16.8" Fossil Gar (Lepisosteus) From Wyoming - Spectacular Scales!

Gars are one of the largest and rarest fish found in the Green River Formation. Lepisosteus was a fierce predator, having a long, narrow mouth full of teeth. They also had large, thick scales which are beautifully preserved in this specimen. This stunning specimen is on the small side at 18.3" in length, and is nicely centered on a 16.8 x 7.2" slab of shale which has been backed with wood for easy mounting. Upon request, we can attach wall mounting hardware to the wood.

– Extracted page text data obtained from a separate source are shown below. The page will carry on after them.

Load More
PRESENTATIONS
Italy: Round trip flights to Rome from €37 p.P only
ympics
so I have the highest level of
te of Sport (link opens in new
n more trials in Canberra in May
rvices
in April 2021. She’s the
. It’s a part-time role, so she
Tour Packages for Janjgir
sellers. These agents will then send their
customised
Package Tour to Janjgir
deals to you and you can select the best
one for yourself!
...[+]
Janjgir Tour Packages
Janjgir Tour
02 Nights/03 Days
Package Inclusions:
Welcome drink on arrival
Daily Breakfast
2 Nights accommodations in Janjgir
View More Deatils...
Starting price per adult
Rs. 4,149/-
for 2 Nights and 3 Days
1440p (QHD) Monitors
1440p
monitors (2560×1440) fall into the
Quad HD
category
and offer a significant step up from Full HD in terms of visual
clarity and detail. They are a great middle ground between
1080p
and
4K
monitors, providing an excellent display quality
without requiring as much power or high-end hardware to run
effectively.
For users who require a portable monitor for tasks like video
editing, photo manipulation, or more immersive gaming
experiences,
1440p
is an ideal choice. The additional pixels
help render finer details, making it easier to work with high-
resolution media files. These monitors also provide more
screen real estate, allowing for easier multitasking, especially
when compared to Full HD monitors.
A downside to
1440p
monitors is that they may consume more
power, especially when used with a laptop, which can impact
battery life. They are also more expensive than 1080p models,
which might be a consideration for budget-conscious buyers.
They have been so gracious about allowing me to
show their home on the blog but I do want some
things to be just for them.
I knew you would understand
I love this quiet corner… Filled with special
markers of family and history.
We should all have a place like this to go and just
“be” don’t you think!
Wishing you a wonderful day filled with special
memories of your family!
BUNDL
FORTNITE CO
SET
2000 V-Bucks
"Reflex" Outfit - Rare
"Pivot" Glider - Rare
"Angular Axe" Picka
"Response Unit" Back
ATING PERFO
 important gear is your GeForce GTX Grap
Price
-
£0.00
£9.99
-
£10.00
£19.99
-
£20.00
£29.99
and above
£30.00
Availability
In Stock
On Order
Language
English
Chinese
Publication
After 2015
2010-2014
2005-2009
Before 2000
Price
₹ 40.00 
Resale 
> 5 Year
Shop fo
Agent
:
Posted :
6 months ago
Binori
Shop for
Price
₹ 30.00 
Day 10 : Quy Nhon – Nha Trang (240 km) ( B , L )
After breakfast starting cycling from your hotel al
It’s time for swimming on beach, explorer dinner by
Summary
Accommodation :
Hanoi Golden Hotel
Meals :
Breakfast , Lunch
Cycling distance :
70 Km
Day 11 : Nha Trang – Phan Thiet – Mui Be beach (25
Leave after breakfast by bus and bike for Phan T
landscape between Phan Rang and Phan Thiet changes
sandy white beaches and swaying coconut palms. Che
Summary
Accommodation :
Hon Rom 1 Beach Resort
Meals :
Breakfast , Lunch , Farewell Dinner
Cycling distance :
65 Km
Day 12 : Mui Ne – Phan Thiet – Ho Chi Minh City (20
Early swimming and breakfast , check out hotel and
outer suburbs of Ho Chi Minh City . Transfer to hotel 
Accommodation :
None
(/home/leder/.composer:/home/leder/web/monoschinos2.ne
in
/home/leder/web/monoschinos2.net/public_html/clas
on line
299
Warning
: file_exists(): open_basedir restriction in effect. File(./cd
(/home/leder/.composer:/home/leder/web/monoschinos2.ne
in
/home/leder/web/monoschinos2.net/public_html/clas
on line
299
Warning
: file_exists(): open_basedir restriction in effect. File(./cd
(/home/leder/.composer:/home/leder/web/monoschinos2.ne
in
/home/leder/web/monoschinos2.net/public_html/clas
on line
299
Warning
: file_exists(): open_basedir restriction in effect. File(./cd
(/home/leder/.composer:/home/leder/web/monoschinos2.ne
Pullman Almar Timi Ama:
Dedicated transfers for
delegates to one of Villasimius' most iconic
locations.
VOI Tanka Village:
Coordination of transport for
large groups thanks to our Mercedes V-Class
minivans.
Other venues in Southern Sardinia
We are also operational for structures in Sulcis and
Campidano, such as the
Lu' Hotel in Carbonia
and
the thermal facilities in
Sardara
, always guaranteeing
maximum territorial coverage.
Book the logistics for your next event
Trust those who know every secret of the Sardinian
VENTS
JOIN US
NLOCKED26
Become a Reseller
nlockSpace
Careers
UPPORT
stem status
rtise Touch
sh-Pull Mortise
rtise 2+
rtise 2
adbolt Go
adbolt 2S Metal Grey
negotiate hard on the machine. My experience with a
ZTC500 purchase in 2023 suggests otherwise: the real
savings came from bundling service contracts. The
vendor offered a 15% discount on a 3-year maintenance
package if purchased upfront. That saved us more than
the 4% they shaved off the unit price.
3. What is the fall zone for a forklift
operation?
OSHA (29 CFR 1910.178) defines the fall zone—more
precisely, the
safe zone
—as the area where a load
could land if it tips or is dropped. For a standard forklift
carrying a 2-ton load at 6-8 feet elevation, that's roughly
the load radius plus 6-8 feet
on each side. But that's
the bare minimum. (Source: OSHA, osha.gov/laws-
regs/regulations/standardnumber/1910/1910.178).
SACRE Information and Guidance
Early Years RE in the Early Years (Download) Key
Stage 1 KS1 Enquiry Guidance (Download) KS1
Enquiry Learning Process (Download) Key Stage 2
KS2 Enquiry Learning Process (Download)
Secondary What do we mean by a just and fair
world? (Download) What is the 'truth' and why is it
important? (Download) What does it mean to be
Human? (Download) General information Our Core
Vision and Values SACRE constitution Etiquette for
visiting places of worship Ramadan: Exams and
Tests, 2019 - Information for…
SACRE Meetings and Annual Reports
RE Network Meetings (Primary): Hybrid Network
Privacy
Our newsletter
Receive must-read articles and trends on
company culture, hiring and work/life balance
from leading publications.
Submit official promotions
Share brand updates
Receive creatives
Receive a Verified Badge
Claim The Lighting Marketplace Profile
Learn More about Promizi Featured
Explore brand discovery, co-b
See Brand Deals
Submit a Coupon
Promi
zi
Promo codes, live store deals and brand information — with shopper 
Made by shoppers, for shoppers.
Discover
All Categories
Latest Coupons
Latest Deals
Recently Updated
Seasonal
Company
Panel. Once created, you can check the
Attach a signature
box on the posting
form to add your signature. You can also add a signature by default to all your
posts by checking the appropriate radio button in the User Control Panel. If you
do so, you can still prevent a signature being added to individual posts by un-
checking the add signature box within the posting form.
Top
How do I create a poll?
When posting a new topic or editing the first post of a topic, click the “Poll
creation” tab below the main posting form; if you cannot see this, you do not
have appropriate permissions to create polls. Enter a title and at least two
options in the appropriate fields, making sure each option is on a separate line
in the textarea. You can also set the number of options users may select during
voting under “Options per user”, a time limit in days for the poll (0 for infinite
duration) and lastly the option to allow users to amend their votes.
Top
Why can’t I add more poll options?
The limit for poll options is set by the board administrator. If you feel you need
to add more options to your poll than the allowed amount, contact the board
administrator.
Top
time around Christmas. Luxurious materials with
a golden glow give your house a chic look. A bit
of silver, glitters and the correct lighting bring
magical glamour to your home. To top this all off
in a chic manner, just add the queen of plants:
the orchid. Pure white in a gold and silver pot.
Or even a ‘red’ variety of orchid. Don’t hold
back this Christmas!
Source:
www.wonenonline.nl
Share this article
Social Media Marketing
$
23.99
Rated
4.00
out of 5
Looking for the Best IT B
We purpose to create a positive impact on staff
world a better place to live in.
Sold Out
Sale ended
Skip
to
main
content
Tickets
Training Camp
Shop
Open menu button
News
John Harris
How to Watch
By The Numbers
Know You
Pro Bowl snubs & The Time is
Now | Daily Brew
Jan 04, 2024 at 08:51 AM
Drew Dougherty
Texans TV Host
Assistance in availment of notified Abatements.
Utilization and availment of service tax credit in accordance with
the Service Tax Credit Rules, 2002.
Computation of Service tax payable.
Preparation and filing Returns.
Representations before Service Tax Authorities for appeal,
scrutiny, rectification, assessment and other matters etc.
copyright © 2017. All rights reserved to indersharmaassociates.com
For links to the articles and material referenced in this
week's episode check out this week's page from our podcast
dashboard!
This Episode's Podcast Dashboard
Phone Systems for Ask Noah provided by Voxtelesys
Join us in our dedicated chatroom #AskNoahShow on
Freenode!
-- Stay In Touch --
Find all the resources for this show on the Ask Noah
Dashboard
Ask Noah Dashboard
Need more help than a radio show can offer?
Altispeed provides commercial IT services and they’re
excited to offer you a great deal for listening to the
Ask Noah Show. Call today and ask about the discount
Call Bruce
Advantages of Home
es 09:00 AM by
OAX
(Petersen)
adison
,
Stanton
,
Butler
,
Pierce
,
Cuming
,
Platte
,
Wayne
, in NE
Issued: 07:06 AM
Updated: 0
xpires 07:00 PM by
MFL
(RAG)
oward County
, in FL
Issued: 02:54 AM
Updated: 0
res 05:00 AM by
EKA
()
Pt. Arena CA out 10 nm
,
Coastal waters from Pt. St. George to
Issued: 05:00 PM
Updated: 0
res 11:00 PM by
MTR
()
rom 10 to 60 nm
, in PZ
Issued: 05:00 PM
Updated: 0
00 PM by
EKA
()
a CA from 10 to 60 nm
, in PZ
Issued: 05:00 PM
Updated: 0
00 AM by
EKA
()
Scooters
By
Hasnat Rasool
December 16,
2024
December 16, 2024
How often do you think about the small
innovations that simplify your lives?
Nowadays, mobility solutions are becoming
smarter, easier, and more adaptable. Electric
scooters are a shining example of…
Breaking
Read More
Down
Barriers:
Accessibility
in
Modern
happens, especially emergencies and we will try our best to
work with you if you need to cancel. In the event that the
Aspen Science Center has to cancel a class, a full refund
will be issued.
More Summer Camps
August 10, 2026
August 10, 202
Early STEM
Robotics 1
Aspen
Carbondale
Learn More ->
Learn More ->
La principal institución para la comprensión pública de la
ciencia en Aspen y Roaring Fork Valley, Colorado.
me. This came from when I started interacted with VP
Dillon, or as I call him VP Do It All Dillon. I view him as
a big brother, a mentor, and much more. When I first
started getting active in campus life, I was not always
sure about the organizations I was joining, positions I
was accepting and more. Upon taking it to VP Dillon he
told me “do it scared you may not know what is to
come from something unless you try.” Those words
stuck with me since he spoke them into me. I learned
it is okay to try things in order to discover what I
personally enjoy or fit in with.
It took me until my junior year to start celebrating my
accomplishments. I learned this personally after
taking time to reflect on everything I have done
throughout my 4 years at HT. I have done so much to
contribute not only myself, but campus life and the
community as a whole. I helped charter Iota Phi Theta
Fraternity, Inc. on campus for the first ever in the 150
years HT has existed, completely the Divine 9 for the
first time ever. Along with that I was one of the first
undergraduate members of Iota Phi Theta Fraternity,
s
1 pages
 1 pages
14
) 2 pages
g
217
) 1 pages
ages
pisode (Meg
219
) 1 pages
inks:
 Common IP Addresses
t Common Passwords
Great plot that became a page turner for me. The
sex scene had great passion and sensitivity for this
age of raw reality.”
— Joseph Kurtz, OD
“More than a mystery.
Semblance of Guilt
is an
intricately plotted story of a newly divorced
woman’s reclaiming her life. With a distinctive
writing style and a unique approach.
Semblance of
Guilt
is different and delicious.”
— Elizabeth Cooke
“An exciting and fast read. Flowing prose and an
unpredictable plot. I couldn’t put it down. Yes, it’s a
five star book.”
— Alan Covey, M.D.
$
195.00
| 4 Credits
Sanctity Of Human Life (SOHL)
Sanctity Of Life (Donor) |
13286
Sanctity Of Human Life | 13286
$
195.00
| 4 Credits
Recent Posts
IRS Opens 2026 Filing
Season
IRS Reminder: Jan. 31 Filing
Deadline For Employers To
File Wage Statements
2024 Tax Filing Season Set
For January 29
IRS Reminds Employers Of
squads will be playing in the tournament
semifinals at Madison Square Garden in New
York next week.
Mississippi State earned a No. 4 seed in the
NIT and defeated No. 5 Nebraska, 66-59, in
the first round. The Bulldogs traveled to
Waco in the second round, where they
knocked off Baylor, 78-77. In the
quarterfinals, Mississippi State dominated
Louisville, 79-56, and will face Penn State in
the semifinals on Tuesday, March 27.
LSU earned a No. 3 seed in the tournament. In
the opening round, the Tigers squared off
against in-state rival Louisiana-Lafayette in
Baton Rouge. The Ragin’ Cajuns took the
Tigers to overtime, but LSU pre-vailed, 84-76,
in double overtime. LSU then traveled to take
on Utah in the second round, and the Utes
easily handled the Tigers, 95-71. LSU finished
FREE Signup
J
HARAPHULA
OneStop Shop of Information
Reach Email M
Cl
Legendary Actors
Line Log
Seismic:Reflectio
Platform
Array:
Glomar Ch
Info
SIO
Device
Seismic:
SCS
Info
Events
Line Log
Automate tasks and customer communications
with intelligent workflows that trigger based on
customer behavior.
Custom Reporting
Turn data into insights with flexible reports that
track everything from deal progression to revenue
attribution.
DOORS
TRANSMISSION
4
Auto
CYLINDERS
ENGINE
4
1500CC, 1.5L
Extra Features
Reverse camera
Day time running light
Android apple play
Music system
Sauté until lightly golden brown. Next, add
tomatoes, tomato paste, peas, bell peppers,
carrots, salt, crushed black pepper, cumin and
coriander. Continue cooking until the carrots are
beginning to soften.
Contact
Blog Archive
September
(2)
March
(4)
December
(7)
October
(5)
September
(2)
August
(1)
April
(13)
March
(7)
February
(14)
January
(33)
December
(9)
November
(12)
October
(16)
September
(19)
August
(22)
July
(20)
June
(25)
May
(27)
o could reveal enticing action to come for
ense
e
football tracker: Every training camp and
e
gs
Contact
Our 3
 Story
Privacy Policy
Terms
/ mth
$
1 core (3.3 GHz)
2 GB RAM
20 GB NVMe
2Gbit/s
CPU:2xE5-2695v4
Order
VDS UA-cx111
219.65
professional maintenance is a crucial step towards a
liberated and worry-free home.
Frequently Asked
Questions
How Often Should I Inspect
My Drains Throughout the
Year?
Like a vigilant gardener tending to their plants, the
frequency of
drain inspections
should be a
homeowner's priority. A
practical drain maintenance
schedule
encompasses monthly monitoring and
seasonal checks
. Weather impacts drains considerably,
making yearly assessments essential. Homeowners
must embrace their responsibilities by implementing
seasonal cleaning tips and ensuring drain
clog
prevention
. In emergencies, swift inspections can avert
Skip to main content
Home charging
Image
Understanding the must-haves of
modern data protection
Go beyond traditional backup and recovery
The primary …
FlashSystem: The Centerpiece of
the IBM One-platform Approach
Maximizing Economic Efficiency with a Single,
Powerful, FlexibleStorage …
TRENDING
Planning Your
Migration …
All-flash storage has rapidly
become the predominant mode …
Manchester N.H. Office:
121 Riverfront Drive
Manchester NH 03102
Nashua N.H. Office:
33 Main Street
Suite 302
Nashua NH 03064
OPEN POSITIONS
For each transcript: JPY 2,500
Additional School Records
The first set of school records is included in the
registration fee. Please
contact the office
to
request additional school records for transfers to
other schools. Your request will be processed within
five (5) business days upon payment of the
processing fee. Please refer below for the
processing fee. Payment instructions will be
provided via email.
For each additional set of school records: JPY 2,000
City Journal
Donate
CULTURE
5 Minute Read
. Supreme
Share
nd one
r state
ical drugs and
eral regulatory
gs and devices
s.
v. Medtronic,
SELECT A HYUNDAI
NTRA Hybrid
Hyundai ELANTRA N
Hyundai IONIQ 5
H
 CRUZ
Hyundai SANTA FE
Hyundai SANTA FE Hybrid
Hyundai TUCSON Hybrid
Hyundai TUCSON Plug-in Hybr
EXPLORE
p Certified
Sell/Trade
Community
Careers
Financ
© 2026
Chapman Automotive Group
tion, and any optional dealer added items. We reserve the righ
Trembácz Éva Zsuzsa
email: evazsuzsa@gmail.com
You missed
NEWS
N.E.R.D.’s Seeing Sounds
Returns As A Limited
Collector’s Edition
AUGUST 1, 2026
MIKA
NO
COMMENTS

This specimen was found via cross-section, so there is a repaired crack that runs diagonally through the fish that's about 7.5" from the caudal fin. Four of the scales have been restored along the ventral side of the fish at the spot of repair. The anal fin has been entirely restored, along with portions of the head (upper right side and lower left jaw). The restoration is best viewed under short-wave ultraviolet light.

50 million years ago, in the Eocene, these fish thrived in Fossil Lake, which was fed by Uinta and Rocky Mountain highlands. The anoxic conditions at the bottom of Fossil Lake slowed bacterial decomposition, prevented scavengers from disturbing corpses, and most interestingly, suffocated creatures that ventured into the oxygen-starved aquatic layer. The result is a miraculous exhibition of Eocene biota in a subtropical aquatic community within sycamore forests teeming with creatures such as freshwater stingrays, dog-sized horses, menacing alligators, early flying bats, and one of the first primates.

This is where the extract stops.